What to do:
Retype exactly what appears below from the line containing "Gabrielle Higgins" down to the line containing "MARCH 28, 2025", keeping both end lines. Do not include pictures.

Dataset entries
========================================================================
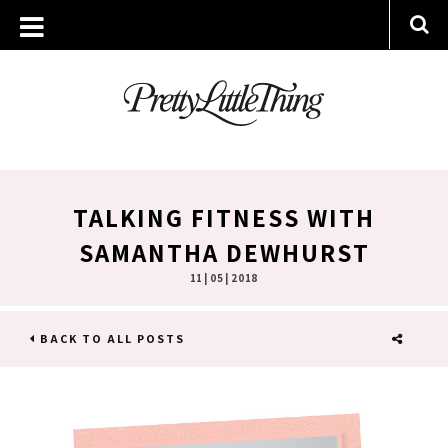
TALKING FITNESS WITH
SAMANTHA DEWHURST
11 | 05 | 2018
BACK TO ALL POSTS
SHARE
========================================================================
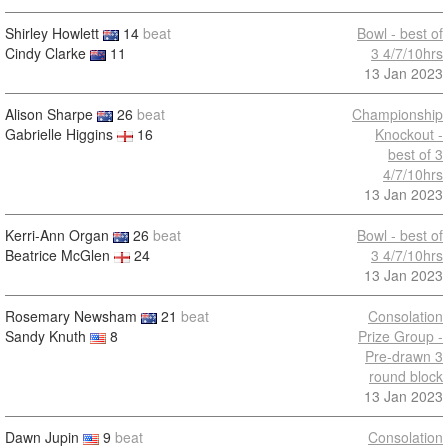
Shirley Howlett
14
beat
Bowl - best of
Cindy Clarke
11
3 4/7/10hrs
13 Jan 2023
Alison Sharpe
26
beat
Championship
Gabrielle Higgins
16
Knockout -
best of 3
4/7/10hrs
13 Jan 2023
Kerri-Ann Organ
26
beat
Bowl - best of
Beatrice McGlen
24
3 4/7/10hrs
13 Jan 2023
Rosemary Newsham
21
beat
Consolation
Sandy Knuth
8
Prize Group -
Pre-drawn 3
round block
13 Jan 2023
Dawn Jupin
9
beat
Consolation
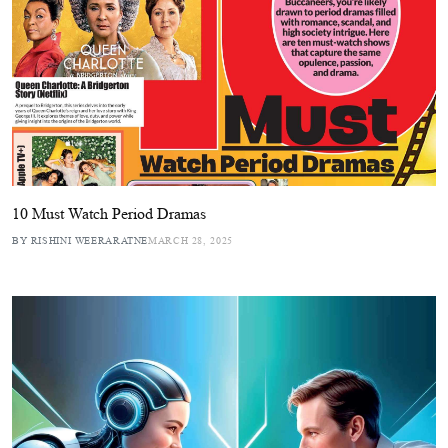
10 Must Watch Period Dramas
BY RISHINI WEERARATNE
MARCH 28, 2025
========================================================================
Written response:
Gabrielle Higgins
16
Knockout -
best of 3
4/7/10hrs
13 Jan 2023
Kerri-Ann Organ
26
beat
Bowl - best of
Beatrice McGlen
24
3 4/7/10hrs
13 Jan 2023
Rosemary Newsham
21
beat
Consolation
Sandy Knuth
8
Prize Group -
Pre-drawn 3
round block
13 Jan 2023
Dawn Jupin
9
beat
Consolation
10 Must Watch Period Dramas
BY RISHINI WEERARATNE
MARCH 28, 2025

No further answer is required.